La noche avanzaba, y él, entre el humo y letras, se fundía con la melancolía. Cada pulsación de la máquina de escribir era el latido de un corazón que aún buscaba su canción en medio del silencio.

Las horas se desvanecían, y él quedaba atrapado en la penumbra de sus propias reflexiones.

Y así, mientras las sombras se intensificaban y su figura se volvía más etérea, de la radio se escuchó la melancólica melodía de «Ain’t No Sunshine«, de Bill Withers. La canción envolvía la habitación, añadiendo una capa adicional de nostalgia a la noche de Año Nuevo; las letras se mezclaron con los susurros de su propia existencia.

Las palabras de la máquina de escribir y la canción llenaban la habitación, tejiendo un pensamiento silencioso.
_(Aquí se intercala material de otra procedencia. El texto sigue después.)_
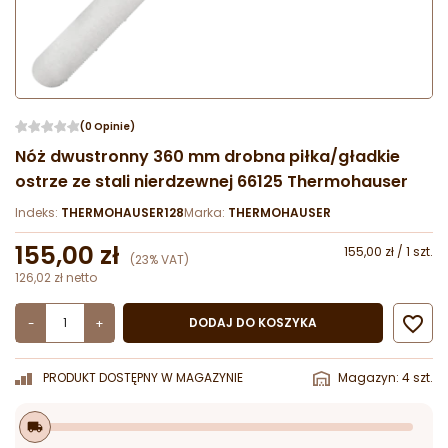
(0 Opinie)
Nóż dwustronny 360 mm drobna piłka/gładkie
ostrze ze stali nierdzewnej 66125 Thermohauser
Indeks:
THERMOHAUSER128
Marka:
THERMOHAUSER
155,00 zł
155,00 zł / 1 szt.
(23% VAT)
126,02 zł netto

DODAJ DO KOSZYKA
-
+
PRODUKT DOSTĘPNY W MAGAZYNIE
Magazyn: 4 szt.
local_shipping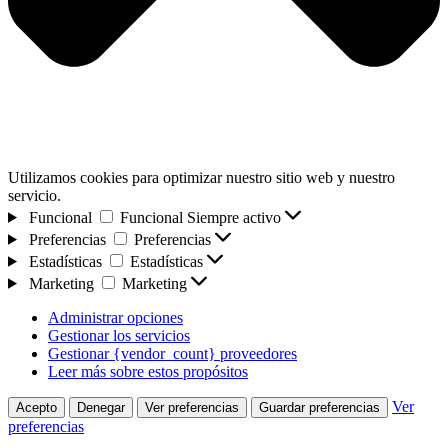
Utilizamos cookies para optimizar nuestro sitio web y nuestro
servicio.
Funcional
Funcional
Siempre activo
Preferencias
Preferencias
Estadísticas
Estadísticas
Marketing
Marketing
Administrar opciones
Gestionar los servicios
Gestionar {vendor_count} proveedores
Leer más sobre estos propósitos
Ver
Acepto
Denegar
Ver preferencias
Guardar preferencias
preferencias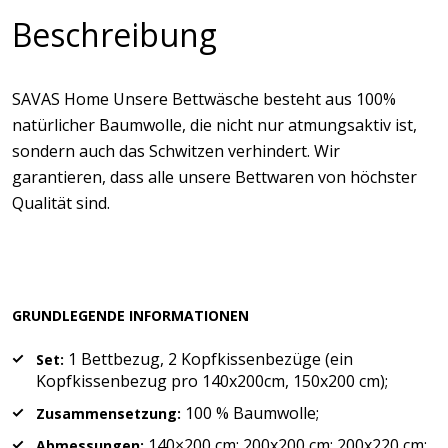
Beschreibung
SAVAS Home Unsere Bettwäsche besteht aus 100%
natürlicher Baumwolle, die nicht nur atmungsaktiv ist,
sondern auch das Schwitzen verhindert. Wir
garantieren, dass alle unsere Bettwaren von höchster
Qualität sind.
GRUNDLEGENDE INFORMATIONEN
1 Bettbezug, 2 Kopfkissenbezüge (ein
Set:
Kopfkissenbezug pro 140x200cm, 150x200 cm);
100 % Baumwolle;
Zusammensetzung:
140×200 cm; 200x200 cm; 200x220 cm;
Abmessungen: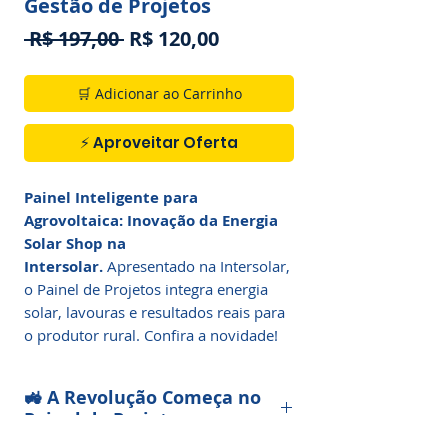
Gestão de Projetos
Preço
Preço
 R$ 197,00 
R$ 120,00
normal
promocional
🛒 Adicionar ao Carrinho
⚡ Aproveitar Oferta
Painel Inteligente para
Agrovoltaica: Inovação da Energia
Solar Shop na
Intersolar.
Apresentado na Intersolar,
o Painel de Projetos integra energia
solar, lavouras e resultados reais para
o produtor rural. Confira a novidade!
🚜 A Revolução Começa no
Painel de Projetos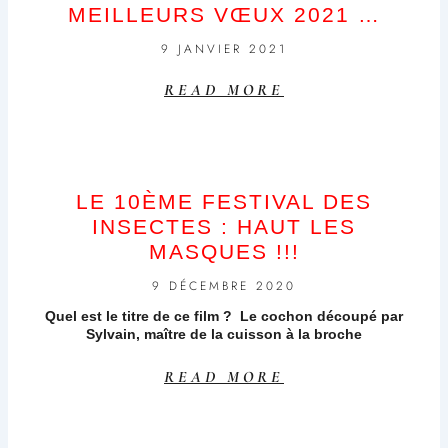
MEILLEURS VŒUX 2021 …
9 JANVIER 2021
READ MORE
LE 10ÈME FESTIVAL DES
INSECTES : HAUT LES
MASQUES !!!
9 DÉCEMBRE 2020
Quel est le titre de ce film ? Le cochon découpé par
Sylvain, maître de la cuisson à la broche
READ MORE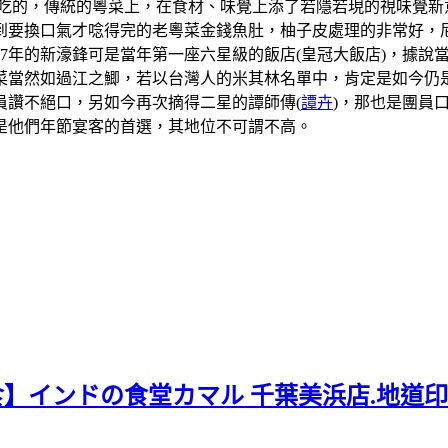
吃的，傳統的粵菜上，在食材、味覺上添了若隱若現的視味覺新
到要換口氣才唸得完的老粵菜金錢魚肚，柚子皮處理的非常好，
07年的新濠鋒可是當年第一座六星級的飯店(皇冠大飯店)，據
當然如過江之鯽，若以台灣人的米其林名單中，肯定是如今仍是
員讚不絕口，另如今再次摘得二星的譚師傳(
譚卉
)，那也是團員
是他們年節宴客的首選，其地位不可謂不高。
食】インドの食堂カマル 千葉美浜店.地道印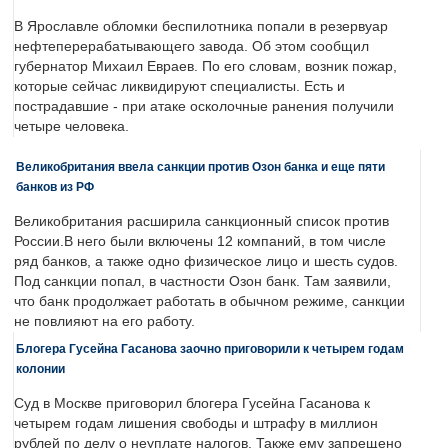
В Ярославле обломки беспилотника попали в резервуар
нефтеперерабатывающего завода. Об этом сообщил
губернатор Михаил Евраев. По его словам, возник пожар,
которые сейчас ликвидируют специалисты. Есть и
пострадавшие - при атаке осколочные ранения получили
четыре человека.
Великобритания ввела санкции против Озон банка и еще пяти
банков из РФ
Великобритания расширила санкционный список против
России.В него были включены 12 компаний, в том числе
ряд банков, а также одно физическое лицо и шесть судов.
Под санкции попал, в частности Озон банк. Там заявили,
что банк продолжает работать в обычном режиме, санкции
не повлияют на его работу.
Блогера Гусейна Гасанова заочно приговорили к четырем годам
колонии
Суд в Москве приговорил блогера Гусейна Гасанова к
четырем годам лишения свободы и штрафу в миллион
рублей по делу о неуплате налогов. Также ему запрещено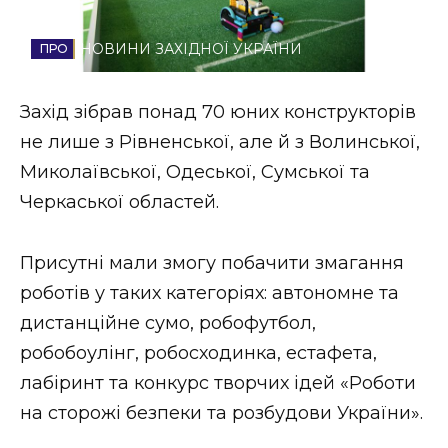
Стиль життя
НОВИНИ ЗАХІДНОЇ УКРАЇНИ
Втрачений Ужгород
Захід зібрав понад 70 юних конструкторів
Втрачений Ужгород (відеоверсія)
не лише з Рівненської, але й з Волинської,
Миколаївської, Одеської, Сумської та
Черкаської областей.
ЗАКАРПАТСЬКІ НОВИНИ
Присутні мали змогу побачити змагання
роботів у таких категоріях: автономне та
НОВИНИ ЗАХІДНОЇ УКРАЇНИ
дистанційне сумо, робофутбол,
робобоулінг, робосходинка, естафета,
ФОТО
лабіринт та конкурс творчих ідей «Роботи
на сторожі безпеки та розбудови України».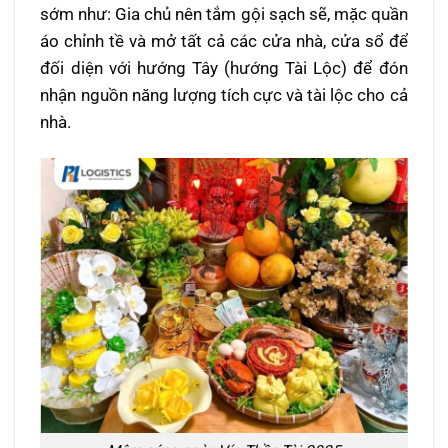
sớm như: Gia chủ nên tắm gội sạch sẽ, mặc quần
áo chỉnh tề và mở tất cả các cửa nhà, cửa sổ để
đối diện với hướng Tây (hướng Tài Lộc) để đón
nhận nguồn năng lượng tích cực và tài lộc cho cả
nhà.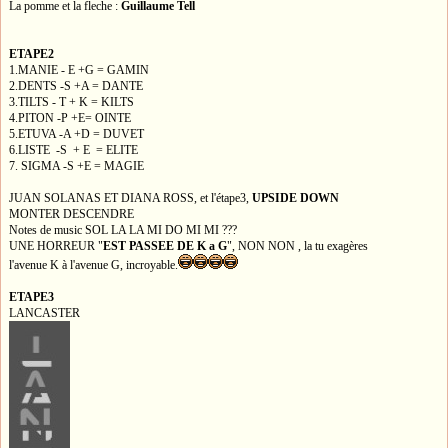
La pomme et la fleche :
Guillaume Tell
ETAPE2
1.MANIE - E +G = GAMIN
2.DENTS -S +A = DANTE
3.TILTS - T + K = KILTS
4.PITON -P +E= OINTE
5.ETUVA -A +D = DUVET
6.LISTE -S + E = ELITE
7. SIGMA -S +E = MAGIE
JUAN SOLANAS ET DIANA ROSS, et l'étape3,
UPSIDE DOWN
MONTER DESCENDRE
Notes de music SOL LA LA MI DO MI MI ???
UNE HORREUR "
EST PASSEE DE K a G
", NON NON , la tu exagères
l'avenue K à l'avenue G, incroyable.
ETAPE3
LANCASTER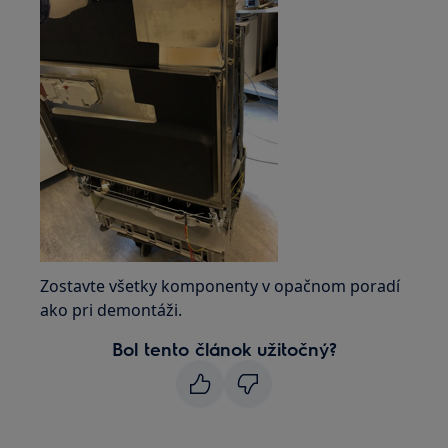
Zostavte všetky komponenty v opačnom poradí
ako pri demontáži.
Bol tento článok užitočný?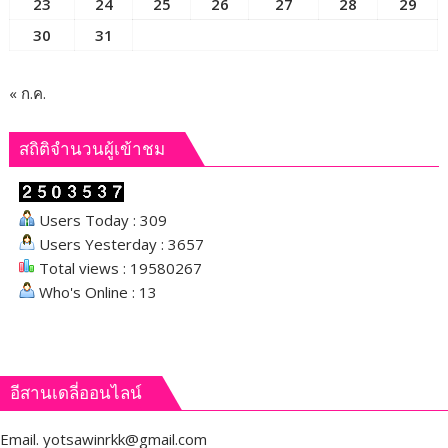
23
24
25
26
27
28
29
ตลาด
30
31
« ก.ค.
สถิติจำนวนผู้เข้าชม
Users Today : 309
Users Yesterday : 3657
Total views : 19580267
Who's Online : 13
อีสานเดลี่ออนไลน์
Email.
yotsawinrkk@gmail.com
Aunque la realidad de su existencia parecía difuminarse, su amor no expresado resonaba con más fuerza. Él pensaba en ella, la mujer que amaba en silencio; la paradoja de su propia existencia le impedía compartir ese amor, atrapado en un rincón de la realidad donde el tiempo y el amor se entrelazaban de manera inextricable.

La melodía y las palabras, hebras de un cuento nocturno, resonaban en la habitación, creando un lienzo sonoro que encapsulaba la esencia de su propia historia. Cada tecla pulsada en la máquina de escribir era una nota en una partitura inacabada, una composición cargada de la melancolía de un capítulo final.

Las sombras de la noche, cómplices silenciosas, se movían al ritmo de esta sinfonía íntima, en revelación silenciosa de su verdadera condición.

Se esfumó entre el polvo del nuevo año con la elegancia de un personaje que abandona el escenario al final de una obra. La ciudad continuaba su festejo, ajena a su partida. Él se desvanecía en una nota suave en la vastedad de la noche. Con él, la nostalgia de su amor se disolvía en el tiempo, polvo de estrellas esparcido por el viento inmutable de la eternidad.

Cada noche de Año Nuevo, ella lo recuerda en la penumbra de su propio refugio, enredada en los susurros del viento evocando su presencia. Quizás sin comprender del todo por qué, siente que el eco de su amor persiste como un susurro suave, una brisa gélida que la envuelve en el abrazo invisible de sus propios pensamientos.

En ese instante mágico en que las campanadas anuncian el cambio, él se convierte en un suspiro entre el pasado y la eternidad, una sombra que baila en el rincón más íntimo de su memoria.

Su amor, lejos de desvanecerse, se transformó en un legado etéreo, un eco resonante que atraviesa las barreras del tiempo, recordándole que, en algún lugar entre la realidad y el sueño, él nunca dejó de pertenecerle.